The Wrong Lilies

The Wrong Lilies

Thursday, January 30, 2014

Ted Cruz Thinks We're All Stupid





We learned awhile back, that someone can be intelligent, well-educated, and still not have either judgment or stability of personality. Sound like anyone in the following article?  

The following link is to an excellent summary of the behavior we have been noting in any news about Ted Cruz.  As Texans, we are particularly disgusted that this individual (Cruz) purports to represent our state; as Americans, we’re ashamed of him and the damage his behavior has done to our country - $24 billion lost in the shutdown and counting.

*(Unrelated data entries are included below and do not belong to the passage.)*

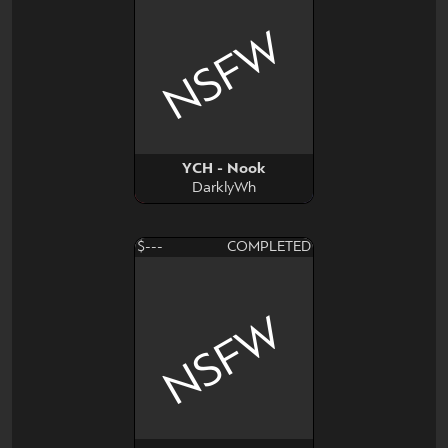
NSFW
YCH - Nook
DarklyWh
$---
COMPLETED
NSFW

http://news.yahoo.com/ted-cruz-thinks-39-stupid-104500134--politics.html

Saturday, January 25, 2014

AND THE OWL FLEW AWAY



So this morning as we sat down to breakfast, we heard a cacophony of jaybird cries, and they kept going on.  And then we saw shadows of birds behind the blind at the window and it looked as if they were trying to get to the window.  Mystified, we opened the blind at what is rather a large window facing south and a bit east, so that we get a lot of morning sun glare, which is why the blind was still closed.  On the small brick windowsill, in the corner on the right, was a small grey owl – we think a screech owl, only 4 inches tall as it hunkered down, and the jays were doing everything they could to reach the owl or to at least annoy it.  Since owls are famous predators, we thought either the owl was injured or the jays felt safety in numbers, but soon the jays abandoned their efforts, either because they became aware of our presence or because they simply decided to do something else.   When we approached that area of the window, the owl did one of those owl things and swiveled its head toward us and opened its eyes a bit, although when it faced outwardly, it kept its eyes closed against the sunlight.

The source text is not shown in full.